Article paru dans El-Oumami, organe des communistes-léninistes algériens, n° 4, janvier 1983, p. 7-9

Introduction

Depuis l’accession de l’Algérie à l’indépendance, les masses populaires sont écartées de la vie politique, marginalisées et étouffées : la répression, l’intimidation et la terreur psychologique ont été érigées en méthodes de gouvernement. La classe dominante a trouvé dans l’ANP, seule force organisée du pays, son principal point d’appui politique.

Il s’en suit que si l’actualité historique de la révolution socialiste en Algérie ne fait aucun doute depuis l’indépendance, il n’en demeure pas moins que sans l’entrée en scène du prolétariat et des masses exploitées, il serait illusoire d’imaginer l’ouverture d’un quelconque processus révolutionnaire, à moins de tomber dans une conception putschiste ou blanquiste de l’histoire.

Nous établissons donc un lien dialectique entre notre stratégie (la révolution socialiste en Algérie dans le cadre de la révolution prolétarienne mondiale) et notre tactique qui consiste à favoriser les conditions concrètes auxquelles nous sommes confrontés l’émergence autonome du prolétariat et des masses prolétarisées et exploitées sur la scène politique, émergence sans laquelle il serait fou d’envisager le passage au stade de la préparation de l’insurrection révolutionnaire qui devra balayer les institutions bourgeoises pour instaurer la dictature du prolétariat.

Comment expliquer l’absence de libertés démocratiques en Algérie

L’absence des libertés démocratiques élementaires qui signifie pour les masses l’interdiction pure et simple des droits d’expression, de grève, de réunion et d’association ne relève pas bien évidemment du hasard. Il s’agit d’un état de fait qui sanctionne avant tout un rapport de forces entre les classes qui ont participé, pour des raisons différentes, à la guerre de libération nationale. Les fractions de la petite et moyenne bourgeoisie qui ont investi l’appareil d’Etat au lendemain de l’indépendance ont pu le faire parce qu’elles avaient réussi auparavant à s’assurer le contrôle et la direction du FLN et de l’ALN.

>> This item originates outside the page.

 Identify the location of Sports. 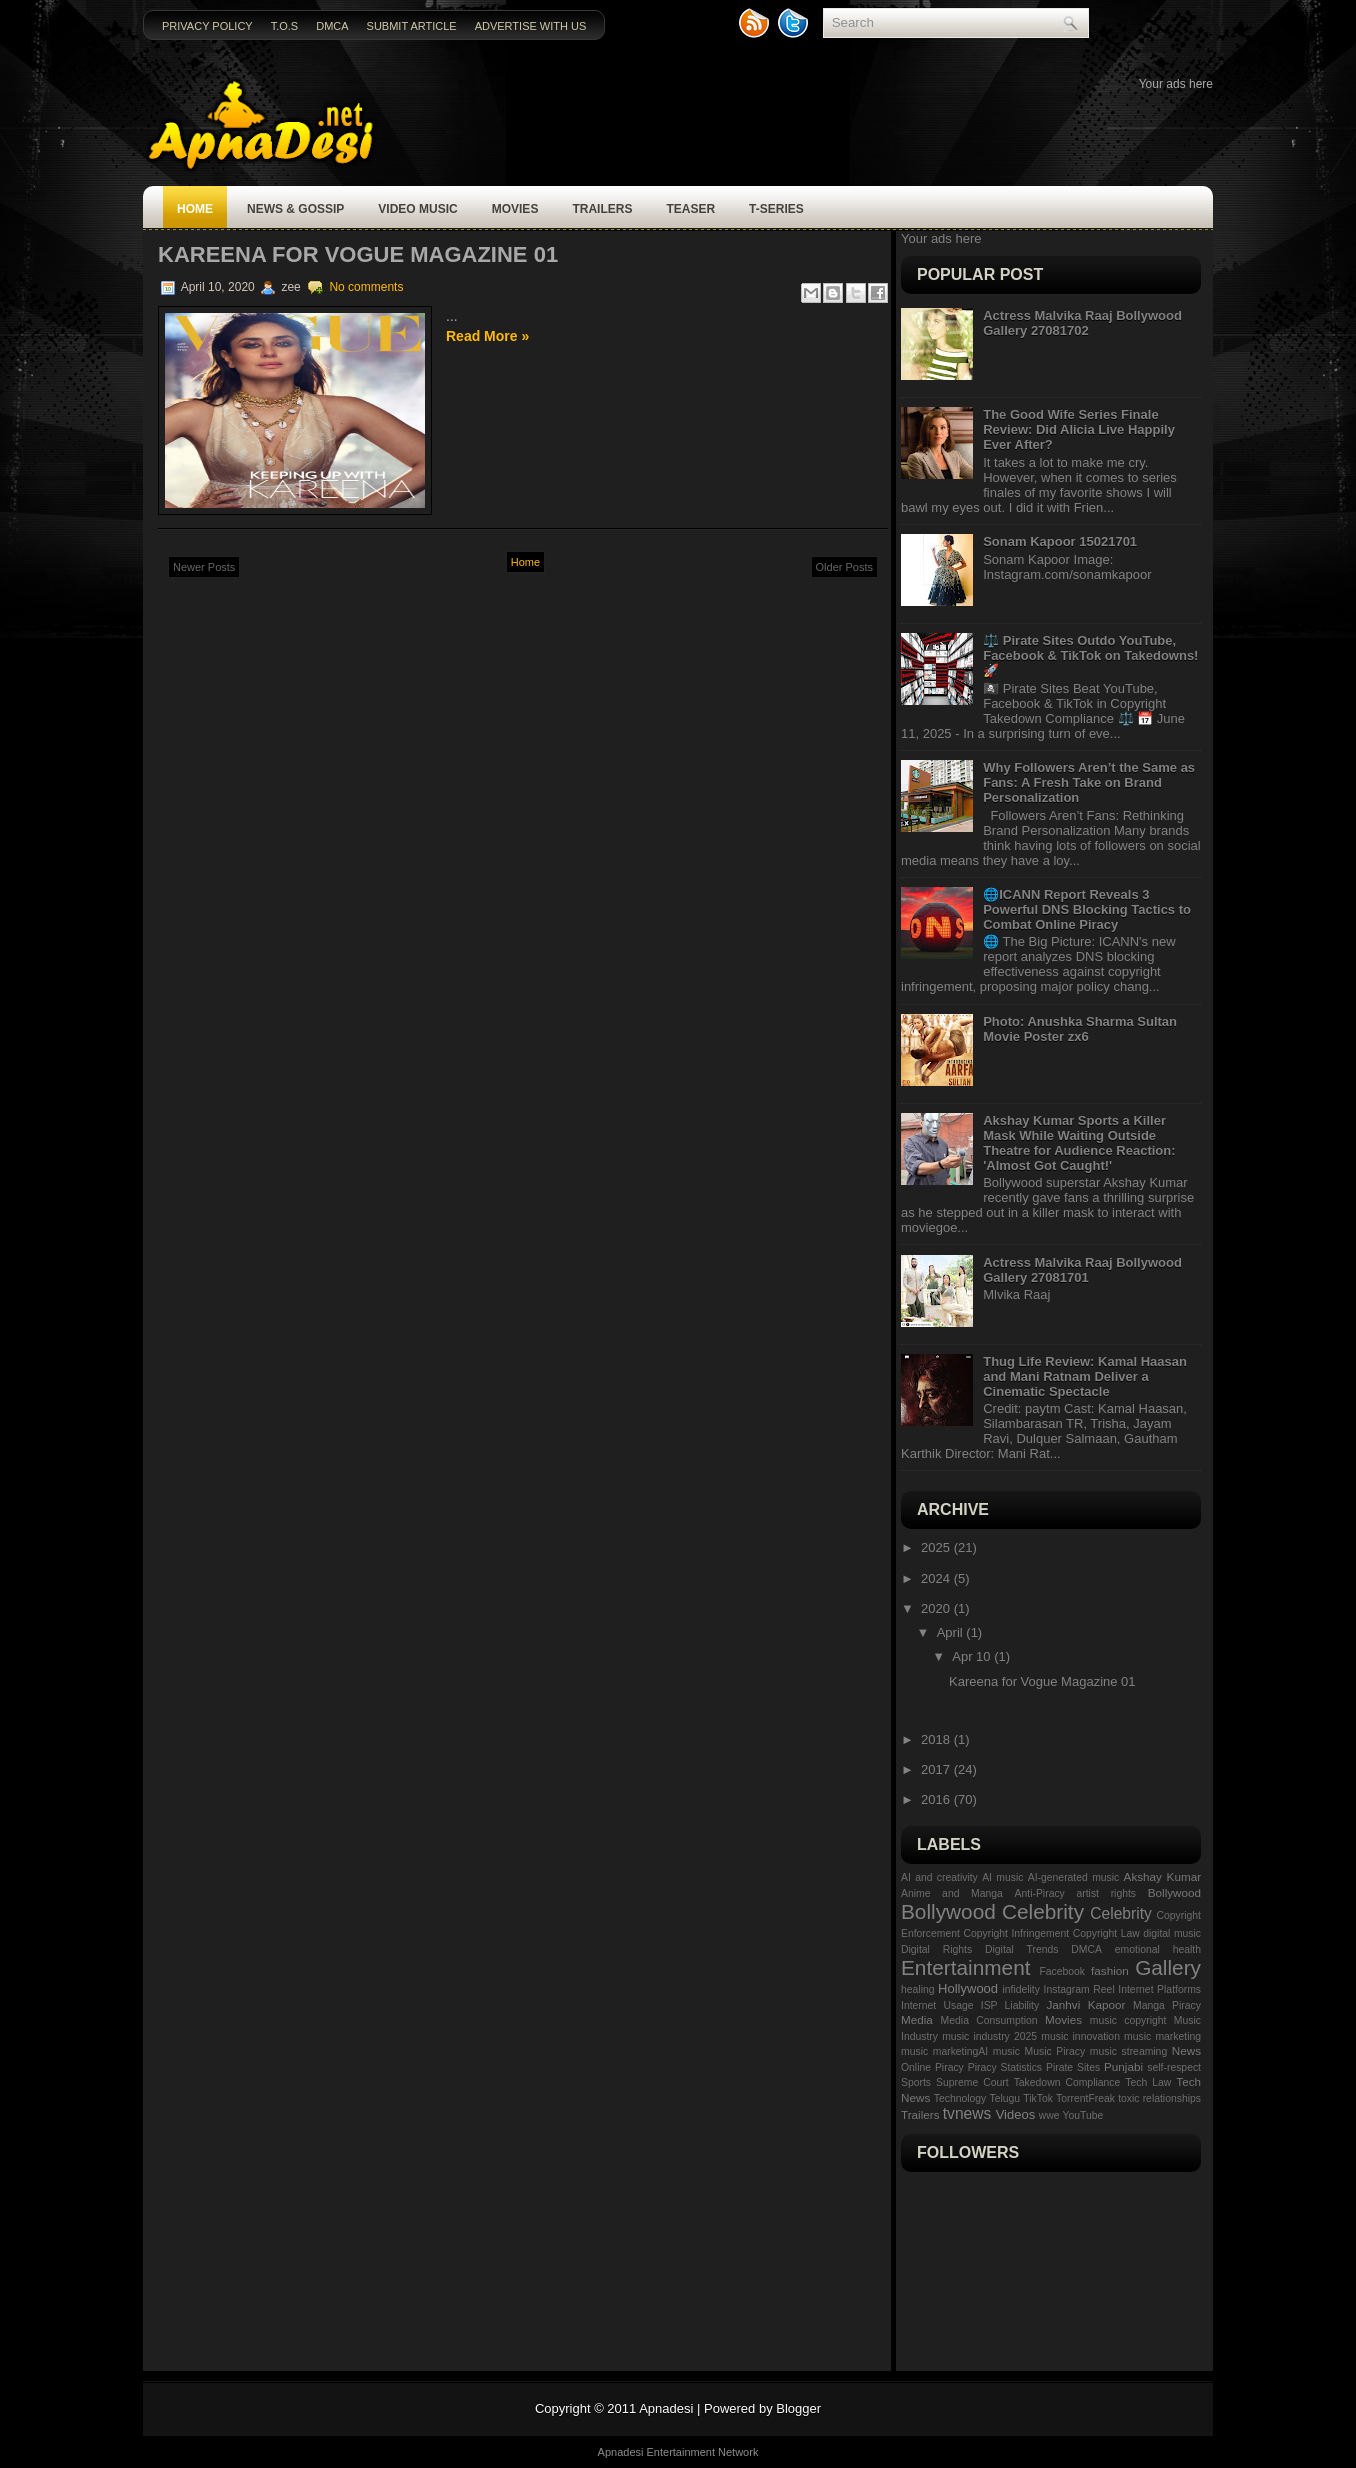 (916, 2082).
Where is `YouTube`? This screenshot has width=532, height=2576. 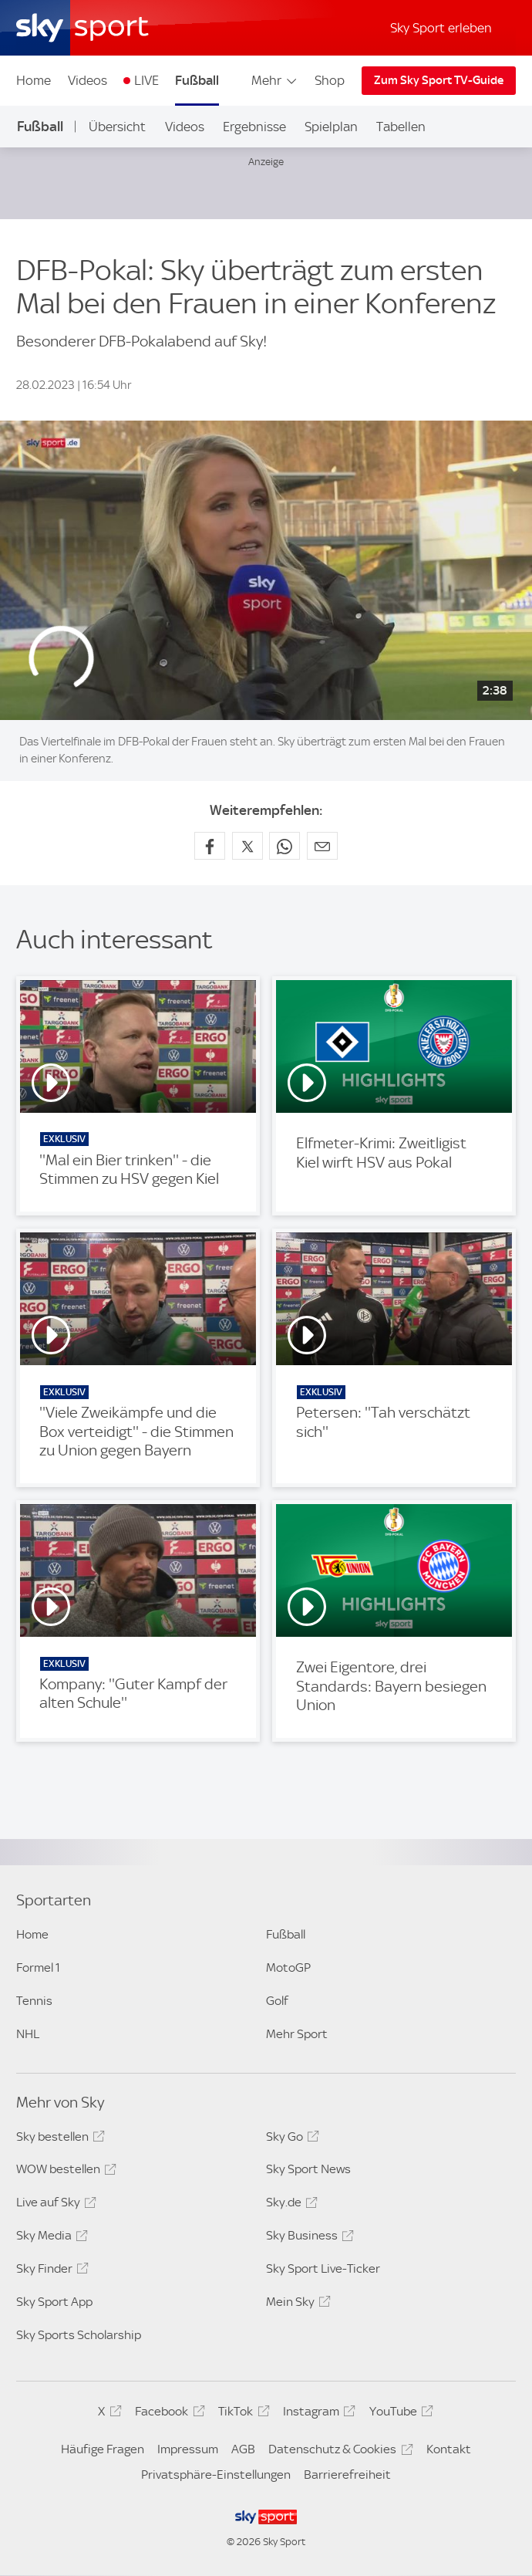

Malgré les mouvements de protestation sporadiques, malgré la résistance des ouvriers agricoles et de certains secteurs de l’UGTA, qui ont marqué la vie sociale et politique durant les premières années de l’indépendance, le mouvement des masses n’a pas eu la force de contrecarrer efficacement l’usurpation des fruits de la révolution par les couches sociales qui ont conquis l’appareil d’Etat.

En l’absence d’organisations de classe indépendantes capables de coordonner et de centraliser les mouvements de résistance et de protestation, une profonde démoralisation s’est emparée des masses populaires, la démobilisation sociale et politique qui s’en est suivie a été mise à profit par le pouvoir qui a su organiser, par la répression et le mensonge, une vaste opération de dépolitisation des masses.

Le rapport de forces était donc tel que les masses n’ont même pas pu imposer au pouvoir leurs droits élémentaires à l’expression et à l’organisation.

Mais l’absence de libertés démocratiques s’explique également par la forme de domination politique correspondant à la nature de la nouvelle classe dominante qui a remplacé en Algérie l’ancienne bourgeoisie coloniale. En effet, les fractions de la petite et moyenne bourgeoisie qui ont profité de l’accession du pays à l’indépendance pour se lancer à l’assaut du pouvoir d’Etat étaient relativement faibles et avaient donc besoin de renforcer leur assise économique et sociale en s’appuyant directement sur l’appareil d’Etat d’une part pour écraser les masses populaires, et d’autre part pour neutraliser provisoirement les fractions de la bourgeoisie privée qui voulaient de leur côté profiter de l’indépendance en vue de s’assurer l’hégémonie politico-économique et rempalcer l’ancienne bourgeisie coloniale.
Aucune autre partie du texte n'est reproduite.